Heureux les heureux
15 janvier 2013 at 19 h 23 mi Laisser un commentaire
Yasmina Reza
L’éditeur : « Dans le 95, qui va de la place Clichy à la porte de Vanves, je me suis souvenue de ce qui m’avait enchaînée à Igor Lorrain. Non pas l’amour, ou n’importe lequel des noms qu’on donne au sentiment, mais la sauvagerie. Il s’est penché et il a dit, tu me reconnais ?J’ai dit, oui et non. Il a souri. Je me suis souvenue aussi qu’autrefois je n’arrivais jamais à lui répondre avec netteté. – Tu t’appelles toujours Hélène Barnèche ? – Oui. – Tu es toujours mariée avec Raoul Barnèche ? – Oui.
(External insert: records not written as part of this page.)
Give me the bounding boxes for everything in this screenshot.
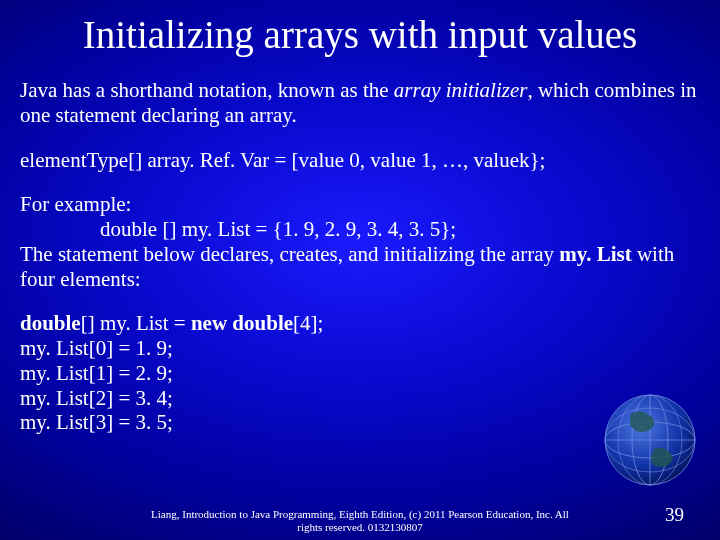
decl-mid: [] my. List = xyxy=(81,311,191,335)
footer-line-2: rights reserved. 0132130807 xyxy=(297,521,423,533)
example-label: For example: xyxy=(20,192,700,217)
assign-0: my. List[0] = 1. 9; xyxy=(20,336,700,361)
kw-double: double xyxy=(20,311,81,335)
example-code: double [] my. List = {1. 9, 2. 9, 3. 4, … xyxy=(20,217,700,242)
intro-paragraph: Java has a shorthand notation, known as … xyxy=(20,78,700,128)
decl-end: [4]; xyxy=(293,311,323,335)
slide: Initializing arrays with input values Ja… xyxy=(0,0,720,540)
explain-paragraph: The statement below declares, creates, a… xyxy=(20,242,700,292)
page-number: 39 xyxy=(665,504,684,526)
decl-line: double[] my. List = new double[4]; xyxy=(20,311,700,336)
term-array-initializer: array initializer xyxy=(394,78,528,102)
slide-title: Initializing arrays with input values xyxy=(0,12,720,57)
syntax-line: elementType[] array. Ref. Var = [value 0… xyxy=(20,148,700,173)
footer-line-1: Liang, Introduction to Java Programming,… xyxy=(151,508,569,520)
kw-new-double: new double xyxy=(191,311,293,335)
footer: Liang, Introduction to Java Programming,… xyxy=(0,508,720,534)
intro-text-a: Java has a shorthand notation, known as … xyxy=(20,78,394,102)
explain-a: The statement below declares, creates, a… xyxy=(20,242,559,266)
var-mylist: my. List xyxy=(559,242,631,266)
globe-icon xyxy=(590,380,710,500)
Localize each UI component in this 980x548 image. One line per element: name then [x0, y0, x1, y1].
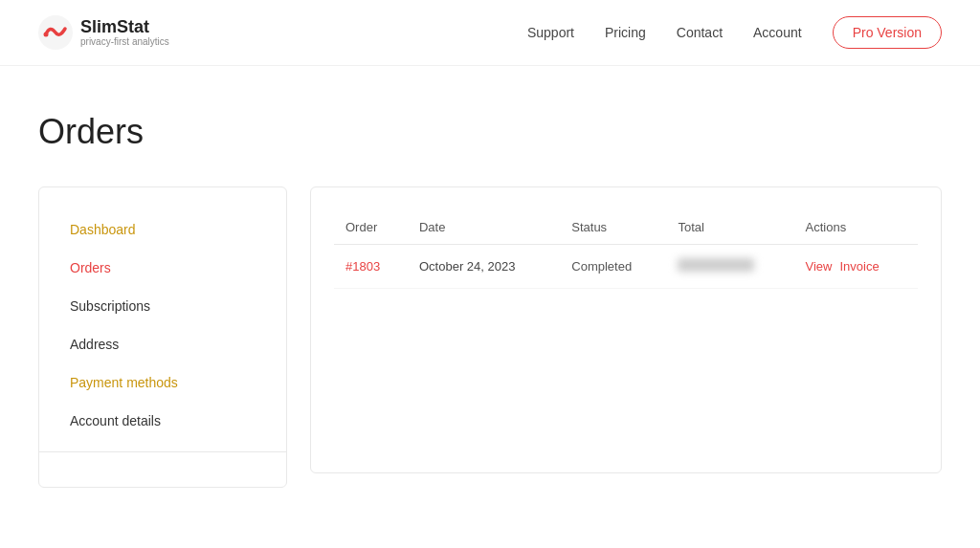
page-title: Orders	[38, 112, 942, 152]
sidebar-item-address[interactable]: Address	[39, 325, 286, 363]
logo-area: SlimStat privacy-first analytics	[38, 15, 169, 50]
svg-point-1	[44, 33, 49, 37]
logo-text: SlimStat privacy-first analytics	[80, 18, 169, 48]
order-date-cell: October 24, 2023	[408, 245, 560, 289]
main-nav: Support Pricing Contact Account Pro Vers…	[527, 16, 942, 49]
nav-link-support[interactable]: Support	[527, 25, 574, 40]
sidebar-item-subscriptions[interactable]: Subscriptions	[39, 287, 286, 325]
logo-name: SlimStat	[80, 18, 169, 37]
col-total: Total	[666, 210, 793, 245]
sidebar-item-account-details[interactable]: Account details	[39, 402, 286, 440]
logo-icon	[38, 15, 73, 50]
orders-panel: Order Date Status Total Actions #1803 Oc…	[310, 186, 942, 473]
invoice-link[interactable]: Invoice	[839, 259, 879, 274]
nav-link-contact[interactable]: Contact	[677, 25, 723, 40]
order-number-cell: #1803	[334, 245, 408, 289]
pro-version-button[interactable]: Pro Version	[833, 16, 942, 49]
order-total-blurred	[678, 258, 754, 272]
nav-link-pricing[interactable]: Pricing	[605, 25, 646, 40]
col-status: Status	[560, 210, 666, 245]
orders-table-head: Order Date Status Total Actions	[334, 210, 918, 245]
view-order-link[interactable]: View	[806, 259, 833, 274]
col-date: Date	[408, 210, 560, 245]
orders-table-body: #1803 October 24, 2023 Completed View	[334, 245, 918, 289]
order-total-cell	[666, 245, 793, 289]
order-actions-cell: View Invoice	[794, 245, 918, 289]
sidebar-item-payment-methods[interactable]: Payment methods	[39, 363, 286, 402]
orders-table-header-row: Order Date Status Total Actions	[334, 210, 918, 245]
order-status-cell: Completed	[560, 245, 666, 289]
content-layout: Dashboard Orders Subscriptions Address P…	[38, 186, 942, 488]
col-actions: Actions	[794, 210, 918, 245]
order-action-links: View Invoice	[806, 259, 906, 274]
table-row: #1803 October 24, 2023 Completed View	[334, 245, 918, 289]
nav-link-account[interactable]: Account	[753, 25, 802, 40]
sidebar-divider	[39, 451, 286, 452]
order-number-link[interactable]: #1803	[345, 259, 380, 274]
site-header: SlimStat privacy-first analytics Support…	[0, 0, 980, 66]
col-order: Order	[334, 210, 408, 245]
main-content: Orders Dashboard Orders Subscriptions Ad…	[0, 66, 980, 534]
sidebar: Dashboard Orders Subscriptions Address P…	[38, 186, 287, 488]
sidebar-item-dashboard[interactable]: Dashboard	[39, 210, 286, 249]
orders-table: Order Date Status Total Actions #1803 Oc…	[334, 210, 918, 289]
logo-tagline: privacy-first analytics	[80, 36, 169, 47]
sidebar-item-orders[interactable]: Orders	[39, 249, 286, 287]
order-status-badge: Completed	[571, 259, 632, 274]
sidebar-nav: Dashboard Orders Subscriptions Address P…	[39, 210, 286, 464]
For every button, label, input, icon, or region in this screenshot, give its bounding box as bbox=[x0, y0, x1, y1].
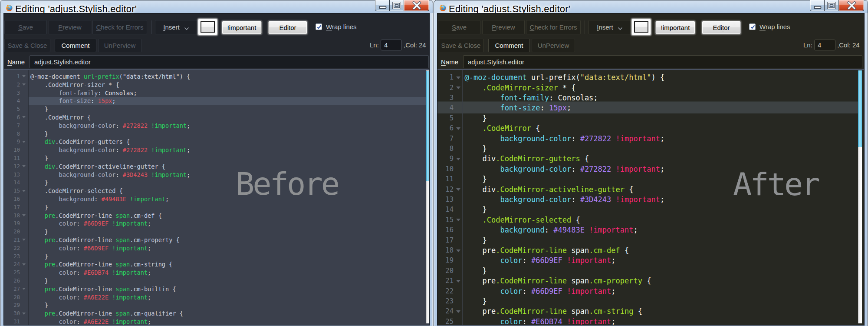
gutter-line-29: 29 bbox=[4, 301, 28, 309]
comment-button-label: Comment bbox=[495, 42, 523, 49]
checkmark-icon bbox=[316, 24, 322, 30]
save-and-close-button-label: Save & Close bbox=[8, 42, 47, 49]
editor-button[interactable]: Editor bbox=[702, 21, 741, 34]
scrollbar-thumb[interactable] bbox=[426, 71, 429, 181]
checkmark-icon bbox=[750, 24, 756, 30]
code-line-17: } bbox=[462, 236, 858, 246]
fold-arrow-icon[interactable] bbox=[22, 313, 26, 315]
check-for-errors-button[interactable]: Check for Errors bbox=[526, 20, 581, 34]
gutter-line-19: 19 bbox=[4, 220, 28, 228]
comment-button[interactable]: Comment bbox=[55, 39, 96, 52]
close-button[interactable] bbox=[838, 0, 864, 11]
code-line-18: pre.CodeMirror-line span.cm-def { bbox=[28, 212, 426, 220]
fold-arrow-icon[interactable] bbox=[456, 280, 460, 283]
fold-arrow-icon[interactable] bbox=[456, 188, 460, 191]
gutter-line-22: 22 bbox=[4, 244, 28, 253]
code-line-20: } bbox=[462, 266, 858, 276]
gutter-line-9: 9 bbox=[437, 154, 462, 164]
wrap-lines-checkbox[interactable] bbox=[749, 23, 756, 30]
fold-arrow-icon[interactable] bbox=[456, 310, 460, 313]
editor-code[interactable]: @-moz-document url-prefix("data:text/htm… bbox=[28, 73, 426, 325]
maximize-button[interactable] bbox=[825, 0, 838, 11]
gutter-line-4: 4 bbox=[4, 97, 28, 105]
fold-arrow-icon[interactable] bbox=[22, 141, 26, 143]
fold-arrow-icon[interactable] bbox=[456, 219, 460, 221]
code-line-22: color: #66D9EF !important; bbox=[28, 244, 426, 253]
gutter-line-15: 15 bbox=[4, 187, 28, 195]
line-number-input[interactable]: 4 bbox=[814, 40, 835, 50]
titlebar[interactable]: Editing 'adjust.Stylish.editor' bbox=[0, 0, 433, 13]
code-editor[interactable]: 1234567891011121314151617181920212223242… bbox=[4, 70, 429, 325]
wrap-lines-checkrow: Wrap lines bbox=[316, 23, 357, 30]
save-button[interactable]: Save bbox=[438, 20, 480, 34]
fold-arrow-icon[interactable] bbox=[456, 77, 460, 79]
code-line-1: @-moz-document url-prefix("data:text/htm… bbox=[462, 73, 858, 83]
fold-arrow-icon[interactable] bbox=[22, 75, 26, 77]
column-label: ,Col: 24 bbox=[404, 41, 426, 49]
unpreview-button[interactable]: UnPerview bbox=[98, 39, 141, 52]
fold-arrow-icon[interactable] bbox=[22, 214, 26, 216]
fold-arrow-icon[interactable] bbox=[456, 158, 460, 160]
minimize-button[interactable] bbox=[375, 0, 390, 11]
fold-arrow-icon[interactable] bbox=[22, 263, 26, 266]
editor-gutter: 1234567891011121314151617181920212223242… bbox=[4, 73, 28, 325]
save-and-close-button[interactable]: Save & Close bbox=[4, 39, 50, 52]
color-swatch-button[interactable] bbox=[632, 19, 651, 35]
gutter-line-23: 23 bbox=[437, 296, 462, 306]
scrollbar-thumb[interactable] bbox=[858, 70, 862, 147]
fold-arrow-icon[interactable] bbox=[22, 165, 26, 167]
titlebar[interactable]: Editing 'adjust.Stylish.editor' bbox=[434, 0, 868, 13]
maximize-button[interactable] bbox=[390, 0, 404, 11]
code-line-31: color: #A6E22E !important; bbox=[28, 318, 426, 325]
save-and-close-button[interactable]: Save & Close bbox=[438, 39, 484, 52]
gutter-line-23: 23 bbox=[4, 253, 28, 261]
gutter-line-26: 26 bbox=[4, 277, 28, 285]
code-line-24: pre.CodeMirror-line span.cm-string { bbox=[462, 306, 858, 316]
color-swatch-button[interactable] bbox=[198, 19, 217, 35]
important-button[interactable]: !important bbox=[655, 21, 695, 34]
preview-button[interactable]: Preview bbox=[49, 20, 91, 34]
gutter-line-3: 3 bbox=[437, 93, 462, 103]
minimize-button[interactable] bbox=[810, 0, 825, 11]
gutter-line-10: 10 bbox=[4, 146, 28, 154]
fold-arrow-icon[interactable] bbox=[22, 190, 26, 192]
wrap-lines-checkbox[interactable] bbox=[316, 23, 322, 30]
gutter-line-5: 5 bbox=[4, 105, 28, 113]
unpreview-button[interactable]: UnPerview bbox=[532, 39, 575, 52]
code-line-13: background-color: #3D4243 !important; bbox=[28, 171, 426, 179]
line-number-input[interactable]: 4 bbox=[381, 40, 402, 50]
name-label: Name bbox=[441, 58, 458, 66]
unpreview-button-label: UnPerview bbox=[538, 42, 569, 49]
fold-arrow-icon[interactable] bbox=[22, 239, 26, 241]
insert-dropdown[interactable]: Insert bbox=[589, 20, 631, 34]
close-button[interactable] bbox=[404, 0, 429, 11]
editor-gutter: 1234567891011121314151617181920212223242… bbox=[437, 73, 462, 325]
toolbar-separator bbox=[585, 20, 585, 34]
code-editor[interactable]: 1234567891011121314151617181920212223242… bbox=[437, 70, 864, 325]
important-button[interactable]: !important bbox=[222, 21, 262, 34]
fold-arrow-icon[interactable] bbox=[456, 127, 460, 130]
gutter-line-18: 18 bbox=[437, 246, 462, 256]
editor-button[interactable]: Editor bbox=[268, 21, 307, 34]
preview-button[interactable]: Preview bbox=[482, 20, 525, 34]
save-and-close-button-label: Save & Close bbox=[441, 42, 481, 49]
insert-dropdown[interactable]: Insert bbox=[155, 20, 197, 34]
fold-arrow-icon[interactable] bbox=[456, 86, 460, 89]
save-button[interactable]: Save bbox=[4, 20, 47, 34]
fold-arrow-icon[interactable] bbox=[22, 116, 26, 118]
gutter-line-10: 10 bbox=[437, 164, 462, 174]
code-line-16: background: #49483E !important; bbox=[28, 195, 426, 203]
fold-arrow-icon[interactable] bbox=[22, 288, 26, 290]
editor-vertical-scrollbar[interactable] bbox=[858, 70, 862, 323]
stage: Editing 'adjust.Stylish.editor'SavePrevi… bbox=[0, 0, 868, 326]
name-input[interactable]: adjust.Stylish.editor bbox=[30, 55, 429, 68]
editor-vertical-scrollbar[interactable] bbox=[426, 70, 429, 323]
check-for-errors-button[interactable]: Check for Errors bbox=[92, 20, 147, 34]
name-input[interactable]: adjust.Stylish.editor bbox=[463, 55, 862, 68]
comment-button[interactable]: Comment bbox=[488, 39, 530, 52]
fold-arrow-icon[interactable] bbox=[22, 83, 26, 86]
gutter-line-3: 3 bbox=[4, 89, 28, 97]
gutter-line-13: 13 bbox=[4, 171, 28, 179]
code-line-2: .CodeMirror-sizer * { bbox=[28, 81, 426, 89]
fold-arrow-icon[interactable] bbox=[456, 249, 460, 252]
J’aurais voulu faire une phrase plus longue, mais je n’étais pas capable de le tutoyer. Il avait des cheveux longs poivre et sel, mis en arrière d’une curieuse façon, et un cou empâté. Dans ses yeux, je retrouvais la graine de folie sombre qui m’avait aspirée. Je me suis passée en revue mentalement. Ma coiffure, ma robe et mon gilet, mes mains. Il s’est penché encore pour dire, tu es heureuse ? »
A ne pas lire si :
Vous êtes en couple depuis peu ou …. très longtemps
Vous désirez vous mettre en couple
Vous n’aimez pas faire les courses au Supermarché en couple
Vous aimez rire des autres..et pas trop de vous-même
Vous pensez que la fidélité n’est pas de ce monde
Vous êtes un homme et vous voulez savoir ce qui se passe dans la tête d’une femme
Vous êtes une femme et vous voulez savoir ce qui se passe dans la tête d’un homme
Vous avez croisé un(e) ex depuis pas longtemps et ça vous a fait quelque chose
etc…etc…
…Plein de bonnes raisons pour découvrir cette suite de monologues. Dans de courts chapitres, Virginie, Odile, Robert, Jean, Vincent.. « et les autres » (ils se connaissent presque tous ou se sont déjà croisés) racontent regrets, tourments, jalousies, lassitudes et révoltes. Les mêmes en boucle à différents instants de leur vie parlent d’amour encore et toujours. D’amitiés aussi. Du Claude Sautet mixé d’Agnès Jaoui !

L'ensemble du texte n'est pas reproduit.